Fig.5. Sea loach (M. quinquiesperforata) expressing environmental stress, as you can see the plates in the aboral surface. (Photo: Sylvia Grune)

The sea hake have no direct economic importance as is the case of regular sea urchins, as they are grown and harvested by the gonads (roe). Irregular urchins however, their eating habits keep the funds from the sandy beaches free of periphyton (benthic algae) and prevent the beach becomes a sandy mud bottom. When these organisms die, their consistency being mainly calcareous, become part of the proceeds from the sandy beaches, like the dead shells of molluscs. This is important, as the sandy bottom beaches will not continue to be a tourist site used if they become a muddy bottom, so this can be considered an indirect economic impact for tourism use sandy beaches.


Conde, J. and Caromona-Suarez, C. 2003. Marine and Coastal Ecosystems. In Volume II of Biodiversity in Venezuela. Editors Marisol Aguilera, Aura Azocar and Eduardo Gonzalez Jimenez. Editorial ExLibris, Caracas, Venezuela: 862-883ppg.

Giold, J. 1979. Spine morphology and Its Significance in feeding and burrowing in the sand dollar, Mellita quinquiesperforata (Echinodermata: Echinoidea).

Bulletin of Marine Sciences. 29 (4) :481-491.

Harold, A and Telford, M. 1990. Systematics, phylogeny and biogeography of the genus Mellita (Echinoidea: Clyperasteroida). Journal of Natural History, 24: 987 – 1026.

Hyman, L.H. (1955). The Invertebrates. Vol.4. Echinodermata. McGraw-Hill, New York. 763pp.

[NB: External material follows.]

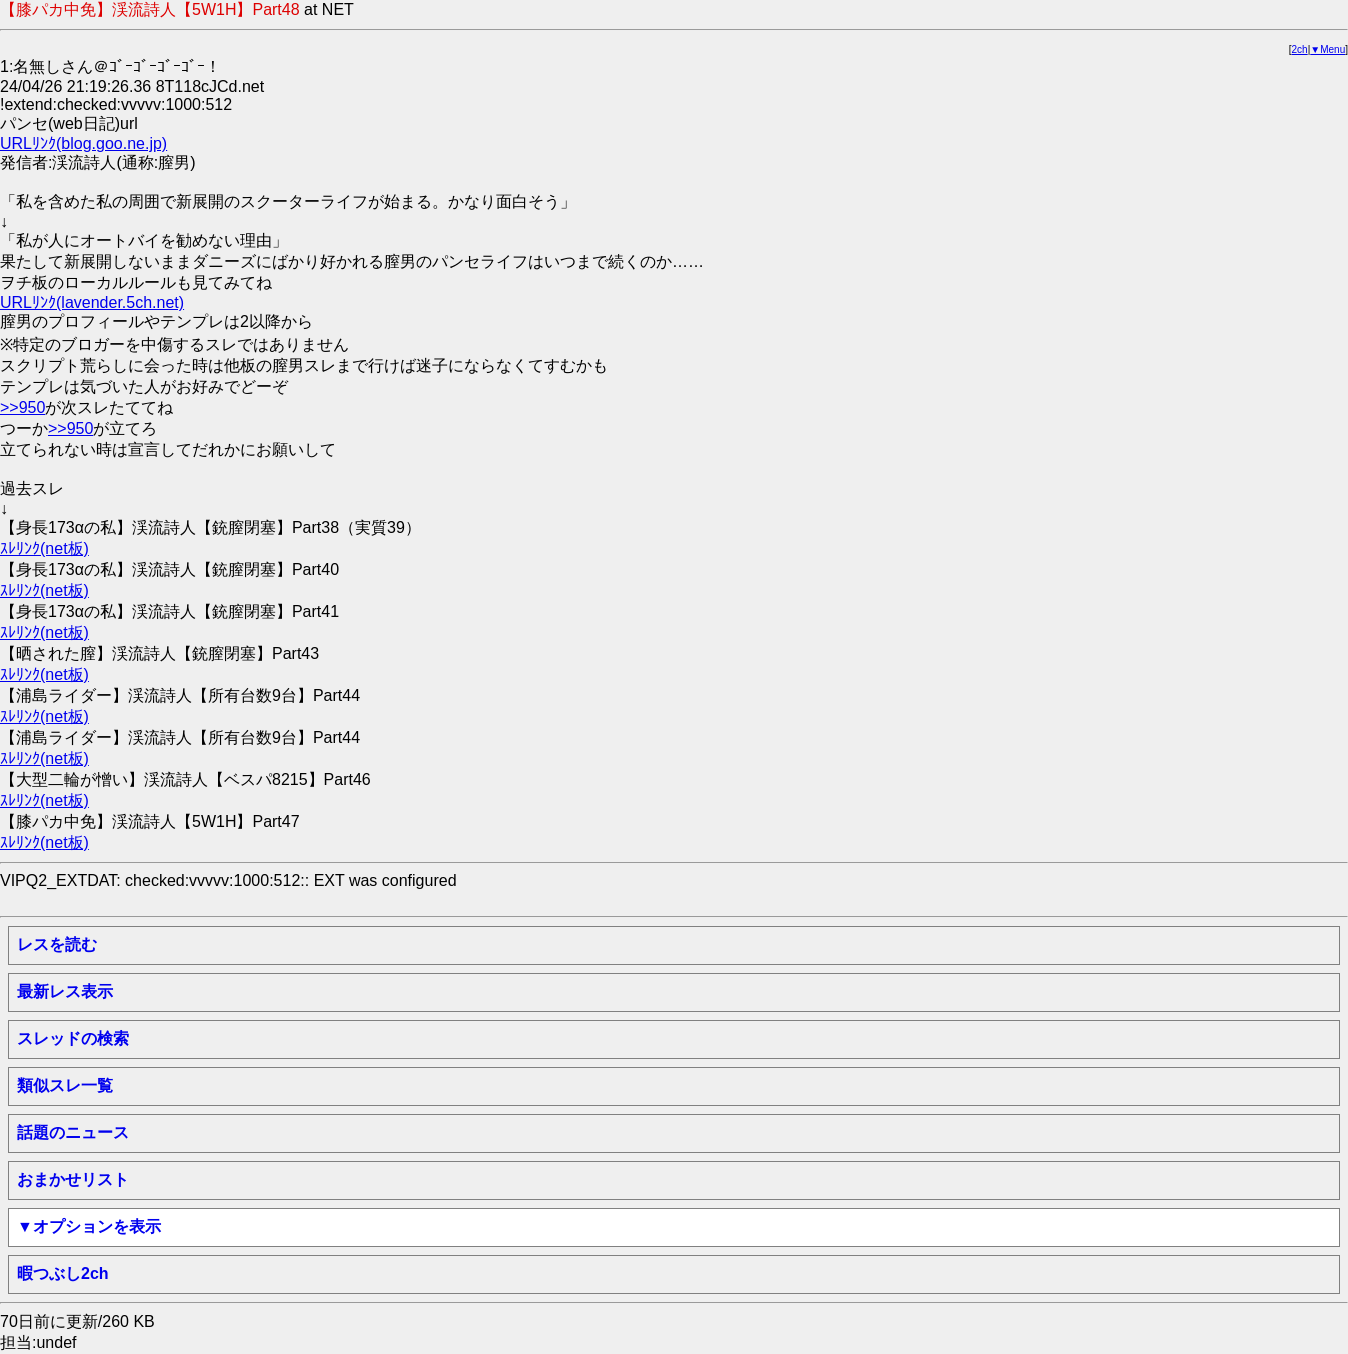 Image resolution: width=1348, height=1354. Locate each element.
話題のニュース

Lane, J. & Lawrence, J. (1980) Seasonal variation in body Growth, density and distribution of a Population of sand dollars, Mellita quinquiesperforata (Leske). Bulletin of Marine Sciences. 30 (4): 871-882.

Smith, A & Smith, S. 1987. The sand dollar as a possible indicator of Environmental stress. Journal of Aq”uicultura & Aquatic Sciences. Vol 5 Nr.1.


Grune, S.

Universidad de Oriente, N’ucleo Nueva Esparta, School of Applied Sciences of the Sea, Boca del Rio, Isla de Margarita.

Author’s note: the images shown here may not be disclosed without the permission of the author. It is recalled that this text was not arbitrated therefore not recommended the appointment of this manuscript.